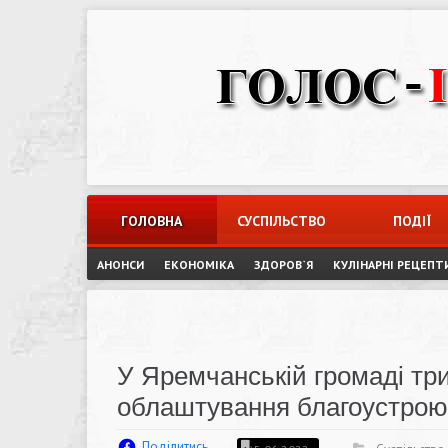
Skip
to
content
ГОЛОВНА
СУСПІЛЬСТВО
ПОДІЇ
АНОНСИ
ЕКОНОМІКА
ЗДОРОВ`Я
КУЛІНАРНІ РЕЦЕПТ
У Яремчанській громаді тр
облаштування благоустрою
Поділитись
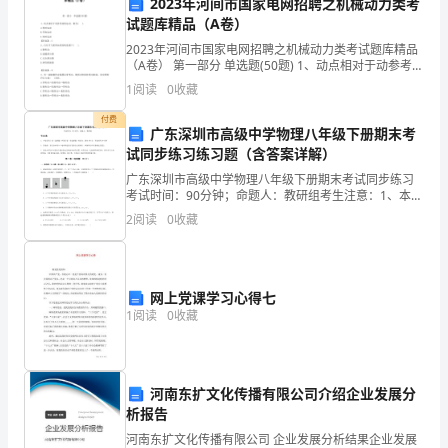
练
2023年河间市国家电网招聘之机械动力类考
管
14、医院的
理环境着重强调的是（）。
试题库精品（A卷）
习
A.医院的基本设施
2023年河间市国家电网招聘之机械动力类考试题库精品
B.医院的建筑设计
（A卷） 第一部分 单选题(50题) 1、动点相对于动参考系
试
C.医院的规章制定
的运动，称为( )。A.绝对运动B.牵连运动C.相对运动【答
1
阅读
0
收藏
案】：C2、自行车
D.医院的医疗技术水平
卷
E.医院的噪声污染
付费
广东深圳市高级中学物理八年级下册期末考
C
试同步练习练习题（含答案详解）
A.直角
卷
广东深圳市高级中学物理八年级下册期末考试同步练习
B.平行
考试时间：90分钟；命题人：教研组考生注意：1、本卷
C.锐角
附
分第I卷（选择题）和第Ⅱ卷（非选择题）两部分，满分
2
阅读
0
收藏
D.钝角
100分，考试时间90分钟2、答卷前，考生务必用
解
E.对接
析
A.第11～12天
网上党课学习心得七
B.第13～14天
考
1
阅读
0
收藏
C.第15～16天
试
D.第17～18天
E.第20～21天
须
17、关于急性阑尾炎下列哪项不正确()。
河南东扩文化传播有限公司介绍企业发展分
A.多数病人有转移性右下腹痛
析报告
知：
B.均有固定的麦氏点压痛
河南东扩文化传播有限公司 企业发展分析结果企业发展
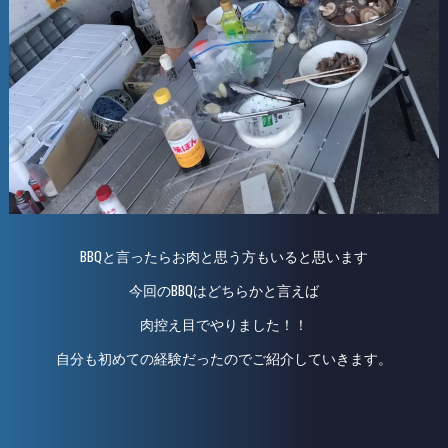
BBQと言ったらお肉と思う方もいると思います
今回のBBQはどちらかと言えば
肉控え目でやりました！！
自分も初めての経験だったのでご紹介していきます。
※
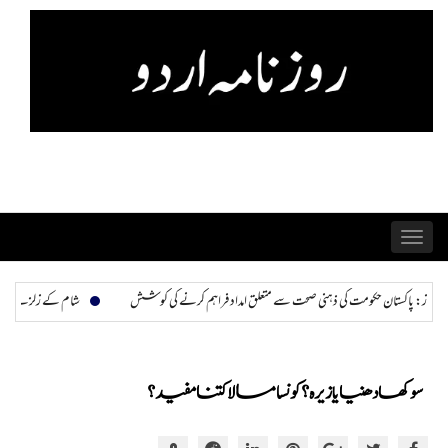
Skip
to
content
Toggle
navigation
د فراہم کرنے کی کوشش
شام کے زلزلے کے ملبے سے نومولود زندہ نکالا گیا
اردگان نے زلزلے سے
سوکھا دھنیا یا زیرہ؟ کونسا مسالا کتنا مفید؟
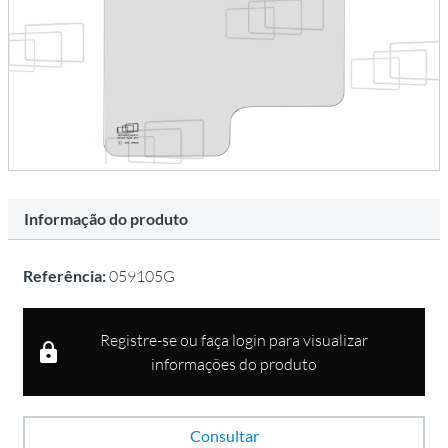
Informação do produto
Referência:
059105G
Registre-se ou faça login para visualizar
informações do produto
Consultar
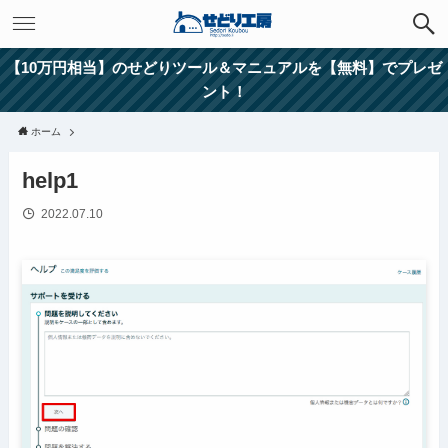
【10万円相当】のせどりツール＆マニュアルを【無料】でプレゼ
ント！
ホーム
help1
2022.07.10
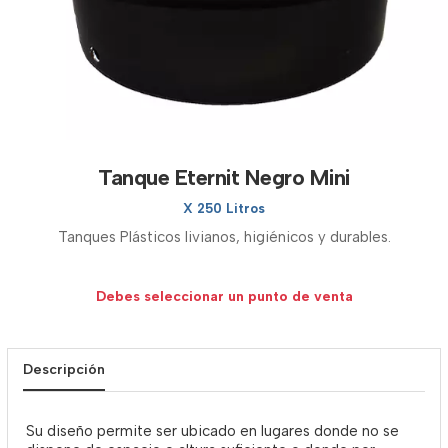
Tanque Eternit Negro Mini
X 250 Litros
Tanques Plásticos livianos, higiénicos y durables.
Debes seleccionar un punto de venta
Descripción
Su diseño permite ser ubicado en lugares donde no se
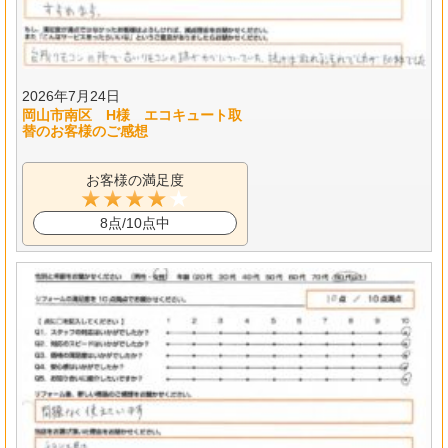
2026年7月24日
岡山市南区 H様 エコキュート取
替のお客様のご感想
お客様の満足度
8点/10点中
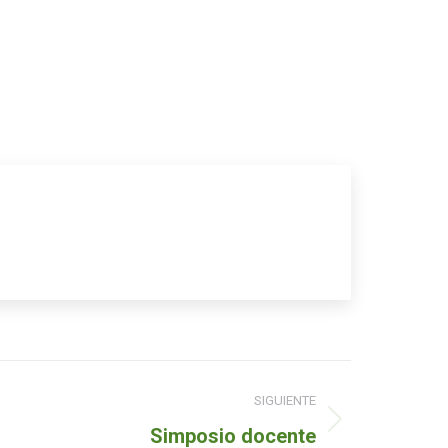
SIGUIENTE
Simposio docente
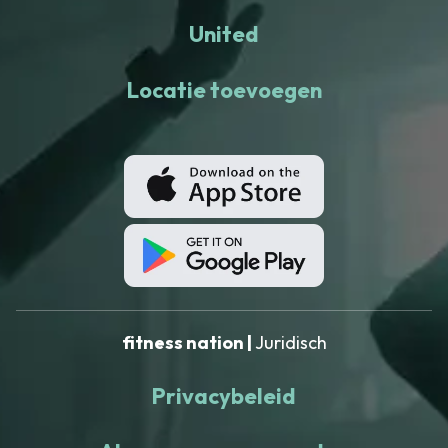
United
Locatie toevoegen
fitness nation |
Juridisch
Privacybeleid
※
### WORK TO COMPLETE
Working from the listing, state how many lines include "زلزلے". The reply must be that number alone.

### RESULT OF THE EXERCISE
2